Lately, my inbox is flooded with warnings, reminders, and webinars about cybersecurity. Rightly so: cyberattacks are on the rise, and healthcare remains the #1 target. At MPA, we recently updated our HIPAA Security Risk Analysis, and we carefully documented every source of electronic PHI.
But: Paper still counts.
With so much of our efforts focused on cybersecurity and electronic PHI, we can’t lose sight of the risks posed by paper PHI. For example:
- A patient went to the emergency department at a hospital to get her blood pressure checked. While there, her nurse wrote down the blood pressure result on a piece of paper. The patient noticed that the other side of the paper listed another patient’s name, number, address, and positive HIV status.
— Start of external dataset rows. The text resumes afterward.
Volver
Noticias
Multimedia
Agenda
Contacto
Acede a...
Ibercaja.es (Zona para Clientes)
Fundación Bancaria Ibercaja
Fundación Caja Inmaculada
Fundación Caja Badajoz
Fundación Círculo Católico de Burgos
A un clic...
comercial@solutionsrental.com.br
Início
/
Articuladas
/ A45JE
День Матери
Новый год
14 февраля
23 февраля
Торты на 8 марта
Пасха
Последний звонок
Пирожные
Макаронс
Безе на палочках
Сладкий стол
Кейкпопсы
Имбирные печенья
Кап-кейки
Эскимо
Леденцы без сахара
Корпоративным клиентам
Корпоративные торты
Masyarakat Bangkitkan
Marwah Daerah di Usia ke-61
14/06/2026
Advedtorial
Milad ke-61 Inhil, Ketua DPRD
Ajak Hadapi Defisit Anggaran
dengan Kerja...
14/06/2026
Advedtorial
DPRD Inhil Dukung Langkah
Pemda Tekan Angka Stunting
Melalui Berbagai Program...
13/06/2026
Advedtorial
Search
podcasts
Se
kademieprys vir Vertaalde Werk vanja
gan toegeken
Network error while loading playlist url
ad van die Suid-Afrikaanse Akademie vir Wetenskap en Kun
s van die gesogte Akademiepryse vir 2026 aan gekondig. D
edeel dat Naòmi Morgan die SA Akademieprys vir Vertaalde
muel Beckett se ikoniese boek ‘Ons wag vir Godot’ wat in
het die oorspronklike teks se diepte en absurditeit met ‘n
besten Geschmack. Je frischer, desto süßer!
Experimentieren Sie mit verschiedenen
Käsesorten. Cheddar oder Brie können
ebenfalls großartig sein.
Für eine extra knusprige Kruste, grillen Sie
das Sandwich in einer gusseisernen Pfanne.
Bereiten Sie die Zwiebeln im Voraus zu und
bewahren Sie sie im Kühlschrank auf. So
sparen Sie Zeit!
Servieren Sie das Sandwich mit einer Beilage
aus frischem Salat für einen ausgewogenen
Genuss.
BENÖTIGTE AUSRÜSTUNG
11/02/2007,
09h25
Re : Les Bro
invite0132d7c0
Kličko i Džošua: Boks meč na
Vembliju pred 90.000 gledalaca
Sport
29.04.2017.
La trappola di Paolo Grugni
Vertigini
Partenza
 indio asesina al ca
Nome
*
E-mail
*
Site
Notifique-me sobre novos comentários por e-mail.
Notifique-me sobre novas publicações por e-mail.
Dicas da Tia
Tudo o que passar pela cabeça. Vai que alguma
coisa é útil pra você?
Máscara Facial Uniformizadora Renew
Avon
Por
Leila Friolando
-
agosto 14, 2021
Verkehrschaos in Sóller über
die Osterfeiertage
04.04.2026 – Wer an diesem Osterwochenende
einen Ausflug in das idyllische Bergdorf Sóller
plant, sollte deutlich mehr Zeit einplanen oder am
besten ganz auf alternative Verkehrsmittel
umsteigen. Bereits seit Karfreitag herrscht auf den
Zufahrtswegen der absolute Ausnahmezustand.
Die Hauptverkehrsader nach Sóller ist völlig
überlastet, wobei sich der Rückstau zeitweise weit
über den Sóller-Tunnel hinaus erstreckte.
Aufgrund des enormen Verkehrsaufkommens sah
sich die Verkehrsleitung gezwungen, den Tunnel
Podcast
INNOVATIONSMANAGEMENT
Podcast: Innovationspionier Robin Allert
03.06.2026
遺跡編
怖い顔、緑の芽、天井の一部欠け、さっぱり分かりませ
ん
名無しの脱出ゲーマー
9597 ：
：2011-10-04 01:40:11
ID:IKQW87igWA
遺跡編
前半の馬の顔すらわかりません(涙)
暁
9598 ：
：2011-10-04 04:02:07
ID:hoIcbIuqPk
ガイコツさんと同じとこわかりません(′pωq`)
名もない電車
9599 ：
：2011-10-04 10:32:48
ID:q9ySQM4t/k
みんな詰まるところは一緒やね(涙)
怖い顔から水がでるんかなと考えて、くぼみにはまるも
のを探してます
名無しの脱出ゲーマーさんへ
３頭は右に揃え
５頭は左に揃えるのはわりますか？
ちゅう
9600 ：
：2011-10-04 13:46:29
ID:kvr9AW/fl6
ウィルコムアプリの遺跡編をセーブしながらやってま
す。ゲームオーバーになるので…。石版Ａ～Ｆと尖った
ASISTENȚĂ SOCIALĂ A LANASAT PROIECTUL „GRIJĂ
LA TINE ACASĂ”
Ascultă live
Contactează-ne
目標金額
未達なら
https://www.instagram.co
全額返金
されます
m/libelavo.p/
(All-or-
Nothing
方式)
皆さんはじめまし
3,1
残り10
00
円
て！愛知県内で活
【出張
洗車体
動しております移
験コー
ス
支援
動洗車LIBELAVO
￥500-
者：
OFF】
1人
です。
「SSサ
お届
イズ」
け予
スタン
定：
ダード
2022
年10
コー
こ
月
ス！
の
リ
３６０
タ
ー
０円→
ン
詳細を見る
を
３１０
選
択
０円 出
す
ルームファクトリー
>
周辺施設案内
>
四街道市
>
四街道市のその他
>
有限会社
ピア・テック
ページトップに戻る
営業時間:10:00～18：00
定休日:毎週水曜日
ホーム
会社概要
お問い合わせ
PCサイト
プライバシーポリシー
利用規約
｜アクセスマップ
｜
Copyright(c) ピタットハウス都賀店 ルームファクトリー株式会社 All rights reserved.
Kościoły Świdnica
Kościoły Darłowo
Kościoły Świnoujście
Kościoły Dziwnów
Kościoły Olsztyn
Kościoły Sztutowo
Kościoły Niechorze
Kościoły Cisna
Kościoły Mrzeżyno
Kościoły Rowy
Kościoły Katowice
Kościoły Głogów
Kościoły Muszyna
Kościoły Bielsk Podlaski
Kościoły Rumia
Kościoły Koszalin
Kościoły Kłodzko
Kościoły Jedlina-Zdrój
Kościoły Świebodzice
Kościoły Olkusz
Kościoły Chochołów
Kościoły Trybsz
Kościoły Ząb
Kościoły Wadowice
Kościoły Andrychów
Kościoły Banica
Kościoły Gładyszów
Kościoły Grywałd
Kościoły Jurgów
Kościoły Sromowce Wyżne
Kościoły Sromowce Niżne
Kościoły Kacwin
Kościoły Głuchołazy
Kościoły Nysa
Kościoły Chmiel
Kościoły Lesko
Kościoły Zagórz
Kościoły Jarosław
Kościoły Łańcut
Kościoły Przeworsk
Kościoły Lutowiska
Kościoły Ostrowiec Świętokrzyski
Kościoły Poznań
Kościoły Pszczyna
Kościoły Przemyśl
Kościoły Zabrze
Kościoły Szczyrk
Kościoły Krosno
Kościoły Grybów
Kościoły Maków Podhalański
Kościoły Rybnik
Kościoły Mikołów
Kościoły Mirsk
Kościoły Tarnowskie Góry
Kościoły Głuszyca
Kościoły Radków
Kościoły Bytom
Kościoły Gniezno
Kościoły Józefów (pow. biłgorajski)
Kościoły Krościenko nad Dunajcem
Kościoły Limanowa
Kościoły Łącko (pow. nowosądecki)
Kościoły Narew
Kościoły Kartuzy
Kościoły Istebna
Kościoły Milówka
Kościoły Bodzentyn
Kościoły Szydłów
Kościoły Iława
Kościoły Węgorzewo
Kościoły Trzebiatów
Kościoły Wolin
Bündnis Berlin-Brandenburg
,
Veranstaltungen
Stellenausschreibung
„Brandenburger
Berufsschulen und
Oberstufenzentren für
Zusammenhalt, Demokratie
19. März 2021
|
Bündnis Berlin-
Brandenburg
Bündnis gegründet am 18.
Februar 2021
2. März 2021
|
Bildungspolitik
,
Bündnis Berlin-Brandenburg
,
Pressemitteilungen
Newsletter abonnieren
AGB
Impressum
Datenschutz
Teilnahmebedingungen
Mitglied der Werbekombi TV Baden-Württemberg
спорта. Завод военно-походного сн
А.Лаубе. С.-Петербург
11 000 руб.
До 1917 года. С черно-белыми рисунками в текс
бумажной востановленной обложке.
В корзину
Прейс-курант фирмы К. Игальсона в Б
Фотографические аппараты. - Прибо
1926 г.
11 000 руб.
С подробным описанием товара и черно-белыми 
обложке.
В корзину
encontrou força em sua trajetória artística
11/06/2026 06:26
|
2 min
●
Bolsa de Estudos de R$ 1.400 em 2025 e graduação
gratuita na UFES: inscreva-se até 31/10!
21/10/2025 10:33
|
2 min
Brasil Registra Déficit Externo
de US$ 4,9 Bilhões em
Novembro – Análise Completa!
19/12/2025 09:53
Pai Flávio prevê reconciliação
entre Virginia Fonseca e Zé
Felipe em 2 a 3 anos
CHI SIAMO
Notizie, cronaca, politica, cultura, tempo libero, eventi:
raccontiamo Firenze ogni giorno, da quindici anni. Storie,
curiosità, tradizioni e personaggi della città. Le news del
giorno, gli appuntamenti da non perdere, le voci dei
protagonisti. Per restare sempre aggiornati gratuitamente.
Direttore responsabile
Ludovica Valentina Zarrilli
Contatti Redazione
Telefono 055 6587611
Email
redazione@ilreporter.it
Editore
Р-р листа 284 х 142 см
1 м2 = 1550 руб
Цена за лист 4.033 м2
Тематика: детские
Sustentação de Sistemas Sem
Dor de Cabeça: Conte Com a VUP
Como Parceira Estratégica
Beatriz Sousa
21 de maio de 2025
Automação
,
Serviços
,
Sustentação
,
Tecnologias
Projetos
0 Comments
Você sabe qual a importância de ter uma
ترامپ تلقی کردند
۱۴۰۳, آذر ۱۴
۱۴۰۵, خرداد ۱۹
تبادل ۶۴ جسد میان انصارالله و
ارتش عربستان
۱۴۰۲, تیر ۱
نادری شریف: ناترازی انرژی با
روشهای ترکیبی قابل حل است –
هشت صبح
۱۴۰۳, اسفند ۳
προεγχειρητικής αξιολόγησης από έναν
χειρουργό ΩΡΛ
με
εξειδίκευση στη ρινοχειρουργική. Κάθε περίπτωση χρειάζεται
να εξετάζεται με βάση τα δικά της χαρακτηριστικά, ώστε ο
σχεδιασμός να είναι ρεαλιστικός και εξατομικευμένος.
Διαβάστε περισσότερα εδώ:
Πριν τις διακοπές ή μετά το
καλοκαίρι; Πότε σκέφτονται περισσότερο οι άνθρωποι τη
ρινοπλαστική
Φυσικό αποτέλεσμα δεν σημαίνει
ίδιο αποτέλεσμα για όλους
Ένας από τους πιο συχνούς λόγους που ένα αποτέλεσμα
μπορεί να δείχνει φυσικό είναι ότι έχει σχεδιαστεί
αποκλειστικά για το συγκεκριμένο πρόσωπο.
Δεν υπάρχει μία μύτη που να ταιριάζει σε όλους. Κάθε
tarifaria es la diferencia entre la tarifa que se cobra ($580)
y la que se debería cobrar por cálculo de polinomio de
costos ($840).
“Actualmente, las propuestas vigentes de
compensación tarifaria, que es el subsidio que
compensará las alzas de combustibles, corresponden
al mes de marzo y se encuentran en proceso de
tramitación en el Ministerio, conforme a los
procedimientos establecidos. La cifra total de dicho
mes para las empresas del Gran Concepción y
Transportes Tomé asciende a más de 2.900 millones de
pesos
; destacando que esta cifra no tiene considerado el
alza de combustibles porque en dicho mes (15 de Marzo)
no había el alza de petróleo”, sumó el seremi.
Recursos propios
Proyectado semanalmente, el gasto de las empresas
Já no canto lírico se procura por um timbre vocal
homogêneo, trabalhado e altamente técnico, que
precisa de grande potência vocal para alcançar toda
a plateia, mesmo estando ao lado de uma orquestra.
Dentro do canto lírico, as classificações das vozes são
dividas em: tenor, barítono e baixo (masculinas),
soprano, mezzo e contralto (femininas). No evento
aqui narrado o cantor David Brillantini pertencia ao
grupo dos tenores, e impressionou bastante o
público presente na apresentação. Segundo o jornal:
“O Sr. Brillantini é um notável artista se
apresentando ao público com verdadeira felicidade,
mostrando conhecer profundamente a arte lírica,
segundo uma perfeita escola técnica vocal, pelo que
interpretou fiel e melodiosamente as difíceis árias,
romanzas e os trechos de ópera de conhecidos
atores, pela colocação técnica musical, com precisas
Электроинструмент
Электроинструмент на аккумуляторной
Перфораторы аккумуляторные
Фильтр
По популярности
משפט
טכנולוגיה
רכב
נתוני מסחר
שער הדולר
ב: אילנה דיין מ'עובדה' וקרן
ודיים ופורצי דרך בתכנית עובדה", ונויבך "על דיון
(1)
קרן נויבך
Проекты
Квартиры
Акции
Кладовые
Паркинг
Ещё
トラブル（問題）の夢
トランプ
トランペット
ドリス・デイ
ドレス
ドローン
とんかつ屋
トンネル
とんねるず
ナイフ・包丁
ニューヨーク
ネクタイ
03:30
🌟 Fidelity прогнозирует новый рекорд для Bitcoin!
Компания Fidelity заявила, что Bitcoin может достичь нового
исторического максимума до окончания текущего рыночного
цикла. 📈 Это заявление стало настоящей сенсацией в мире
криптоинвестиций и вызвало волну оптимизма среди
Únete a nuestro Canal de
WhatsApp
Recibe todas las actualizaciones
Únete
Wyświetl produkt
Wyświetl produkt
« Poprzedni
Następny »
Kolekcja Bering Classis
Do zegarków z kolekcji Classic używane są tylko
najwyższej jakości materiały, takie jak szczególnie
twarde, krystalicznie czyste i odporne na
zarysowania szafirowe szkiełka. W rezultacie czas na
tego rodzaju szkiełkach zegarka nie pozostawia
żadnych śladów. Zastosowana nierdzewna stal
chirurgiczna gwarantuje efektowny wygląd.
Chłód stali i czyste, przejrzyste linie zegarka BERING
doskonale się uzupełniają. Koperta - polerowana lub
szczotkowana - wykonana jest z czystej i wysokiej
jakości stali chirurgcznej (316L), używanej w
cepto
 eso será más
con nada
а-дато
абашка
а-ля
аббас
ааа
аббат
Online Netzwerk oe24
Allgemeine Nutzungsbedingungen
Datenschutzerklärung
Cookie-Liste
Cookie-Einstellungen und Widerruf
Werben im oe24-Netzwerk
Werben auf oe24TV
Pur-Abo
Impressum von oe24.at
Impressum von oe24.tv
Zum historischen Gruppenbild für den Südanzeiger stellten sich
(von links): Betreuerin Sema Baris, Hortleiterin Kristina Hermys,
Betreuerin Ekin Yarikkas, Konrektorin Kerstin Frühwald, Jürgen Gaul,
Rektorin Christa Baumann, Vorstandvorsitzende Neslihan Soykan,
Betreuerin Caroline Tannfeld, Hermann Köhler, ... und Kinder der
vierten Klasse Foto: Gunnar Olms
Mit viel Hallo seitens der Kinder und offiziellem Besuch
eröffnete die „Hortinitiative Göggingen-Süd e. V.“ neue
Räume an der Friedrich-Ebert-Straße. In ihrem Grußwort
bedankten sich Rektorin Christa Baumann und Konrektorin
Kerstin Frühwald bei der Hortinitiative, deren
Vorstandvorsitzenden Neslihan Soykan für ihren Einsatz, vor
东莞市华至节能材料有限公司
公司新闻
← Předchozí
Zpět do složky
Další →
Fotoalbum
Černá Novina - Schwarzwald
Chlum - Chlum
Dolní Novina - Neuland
- A health system “became aware of a break-in to an off-site storage facility where certain limited patient records were housed. Six boxes of paper documents were removed from the facility without authorization.”
In the HIPAA world, paper PHI still counts! Make sure your HIPAA security risk analysis and mitigation plan include paper PHI in addition to electronic PHI.
- Remember: There is no such thing as secure paper PHI. Your goal should be to get to a paperless environment where all PHI is encrypted. Until that goal is a reality, make sure paper PHI is secured and is as burglar-proof as possible.
- If you use an off-site storage facility, ask the facility about their HIPAA security program. Signing a Business Associate Agreement is required – but it does not guarantee that your records are safe. Ask what security protections are in place to protect your records and prevent burglaries.